La estudiosa Phyllis Zatlin, en la introducción que realiza en 1992 para Escribo tu nombre en Espasa-Calpe, también recoge esta información: “El tercer tomo, que todavía no se ha publicado, tendrá que ver con los años de guerra, pasados en la relativa tranquilidad de un pueblo gallego. Un primer borrador, en preparación en los años setenta, llevaba un título inspirado por una canción de Bob Dylan: “Se acabó todo, muchacha triste” [“It´s all over now, baby blue”, 1965]. Una versión posterior se anunció con otro título: “Grandes soledades”. 

De momento, este es el punto y final.

SABER MÁS

http://www.rae.es/academicos/elena-quiroga-de-abarca. Discurso de Elena Quiroga en la RAE, leído el 8 de abril de 1984.

http://elpais.com/diario/1984/04/09/cultura/450309602_850215.html. Ingresa en la RAE con un “retrato imaginario “de Álvaro Cunqueiro, Presencia y ausencia de Álvaro Cunqueiro.


http://hemeroteca.sevilla.abc.es/nav/Navigate.exe/hemeroteca/sevilla/abc.sevilla/1995/10/04/044.html. Fallece a los setenta y cuatro años la académica y novelista Elena Quiroga.

http://www.general-ebooks.com/author/75298742-elena-quiroga. E-boooks.

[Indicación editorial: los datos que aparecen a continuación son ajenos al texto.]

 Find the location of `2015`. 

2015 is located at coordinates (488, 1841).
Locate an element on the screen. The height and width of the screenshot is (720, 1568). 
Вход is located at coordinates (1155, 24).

[Agradecimientos: Al profesor Miguel Ángel Aramburu, que me la descubrió. A Rosa, bibliotecaria del COACAN; a Sabrina, del Conservatorio Municipal, a Phyllis Zatlin y al personal del archivo del Ayuntamiento de Santander].

ALGUNOS TEXTOS

De TRISTURA, luego SECRETO DE LA INFANCIA. MEMORIAS DE UNA NIÑA

La casa y el jardín

“La puerta del jardín se abría desde la cocina [tirando del agarrador]. Había un agarrador del que partía un alambre tenso, en diagonal ascendente, hacia la izquierda, donde el bosque de tamarindos".


“El cuarto tenía siete ventanales, los de los lados no se abrían nunca, y tres camas: dos camas de matrimonio, entrando a la derecha; un diván verdoso, enfrente, al pie de la ventana…a la izquierda, un mueble-lavabo con puertas debajo que tapaban el cubo; encima la palangana, una tarima de mármol rosa veteado, y el espejo. Pegado al lavabo, una cama estrecha, de barrotes de madera, desmontable, donde dormía yo: al lado, un tocador con espejo de tres caras, patas altas y finas, guirnaldas y flores en los cajones, talladas en madera. Tenía muchos cajones y llave, pero yo no podía usarla…”.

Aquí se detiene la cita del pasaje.